Estados Unidos perdió hace décadas la batalla de la industria manufacturera, y la perdió porque el poder económico que gobierna y decide las estrategias apostó por un modelo de economía centrado en las finanzas y el capital tecnológico, unidos ambos a la industria militar, a cambio de importar bienes baratos que paga con los dólares que demanda media humanidad. Y su problema actual no es que desee cambiar de estrategia, sino que está obligado a modificar la fuente con que la financia.

La guerra arancelaria que ha desatado Trump es una excusa, un señuelo que le sirve para ganar posiciones y lograr otros objetivos. O, más claramente hablando, una trampa. El presidente del Consejo de Asesores Económicos de Trump, Stephen Miran, explicó hace meses lo que, en realidad, se persigue: enseñar el palo de los aranceles para ofrecer luego la zanahoria y lograr apoyo al plan estadounidense de reforzamiento del dólar como moneda de referencia y el paraguas de la protección militar.

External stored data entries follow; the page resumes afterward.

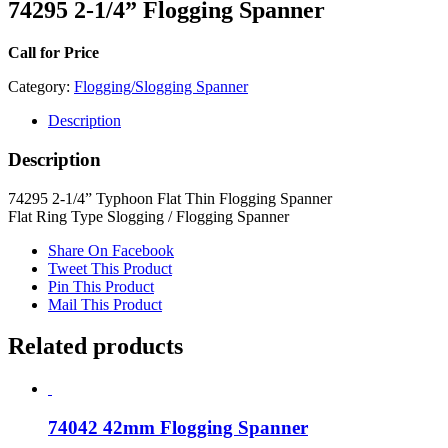
74295 2-1/4” Flogging Spanner
Call for Price
Category:
Flogging/Slogging Spanner
Description
Description
74295 2-1/4” Typhoon Flat Thin Flogging Spanner
Flat Ring Type Slogging / Flogging Spanner
Share On Facebook
Tweet This Product
Pin This Product
Mail This Product
Related products
74042 42mm Flogging Spanner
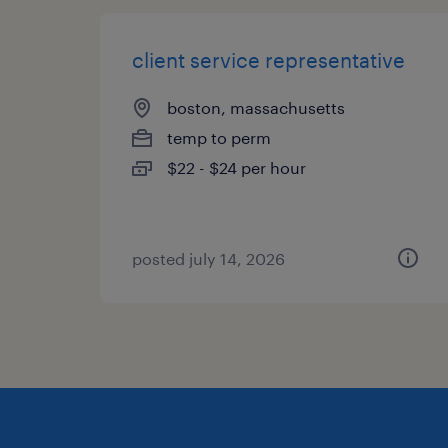
client service representative
boston, massachusetts
temp to perm
$22 - $24 per hour
posted july 14, 2026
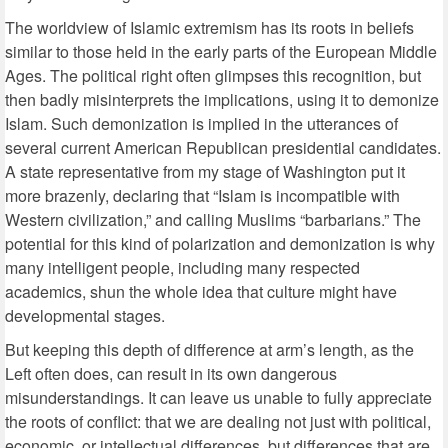
The worldview of Islamic extremism has its roots in beliefs
similar to those held in the early parts of the European Middle
Ages. The political right often glimpses this recognition, but
then badly misinterprets the implications, using it to demonize
Islam. Such demonization is implied in the utterances of
several current American Republican presidential candidates.
A state representative from my stage of Washington put it
more brazenly, declaring that “Islam is incompatible with
Western civilization,” and calling Muslims “barbarians.” The
potential for this kind of polarization and demonization is why
many intelligent people, including many respected
academics, shun the whole idea that culture might have
developmental stages.
But keeping this depth of difference at arm’s length, as the
Left often does, can result in its own dangerous
misunderstandings. It can leave us unable to fully appreciate
the roots of conflict: that we are dealing not just with political,
economic, or intellectual differences, but differences that are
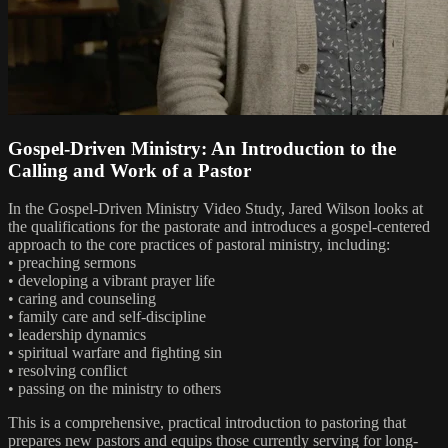
Gospel-Driven Ministry: An Introduction to the
Calling and Work of a Pastor
In the Gospel-Driven Ministry Video Study, Jared Wilson looks at
the qualifications for the pastorate and introduces a gospel-centered
approach to the core practices of pastoral ministry, including:
• preaching sermons
• developing a vibrant prayer life
• caring and counseling
• family care and self-discipline
• leadership dynamics
• spiritual warfare and fighting sin
• resolving conflict
• passing on the ministry to others
This is a comprehensive, practical introduction to pastoring that
prepares new pastors and equips those currently serving for long-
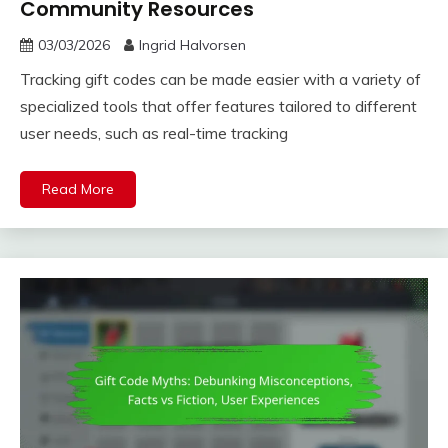
Community Resources
03/03/2026
Ingrid Halvorsen
Tracking gift codes can be made easier with a variety of
specialized tools that offer features tailored to different
user needs, such as real-time tracking
Read More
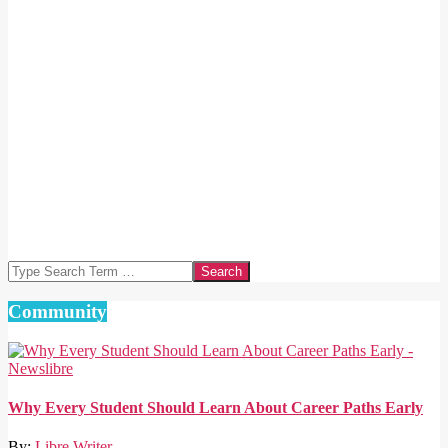
Search
Community
Why Every Student Should Learn About Career Paths Early
By:
Libre Writer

Lo que de verdad busca Estados Unidos es romper el régimen del comercio internacional basado en reglas y negociación multilateral porque está dejando de ser la potencia económica indiscutible de antaño; crear otras condiciones para poder mantener al dólar como moneda de referencia; y garantizar el poderío militar imperial que necesitan sus grandes empresas como apoyo y cobertura en los mercados y como negocio. A cambio, eso sí, está perdiendo una buena parte del llamado «poder blando» que tan útil le ha sido durante décadas. A tenor de cómo bastantes países han empezando a negociar y las cláusulas que aceptan, podría decirse que Trump no ha cometido ninguna locura. Contemplando la respuesta mesurada y sensata de China y la reacción de los mercados financieros ante la incertidumbre y el temor a enfrentarse a los problemas pendientes con su improvisación y arbitrariedad, se explica que el presidente de Estados Unidos haya tenido que pisar el freno y poner la marcha atrás. Se aventuran tiempos de dificultades, complicaciones y conflictos para todos.

En conclusión, es un error mirar tan sólo el dedo de los aranceles de Trump y no a dónde apunta: la reconfiguración del comercio y el sistema monetario internacionales y del espacio geoestratégico global. Hay que seguir analizando.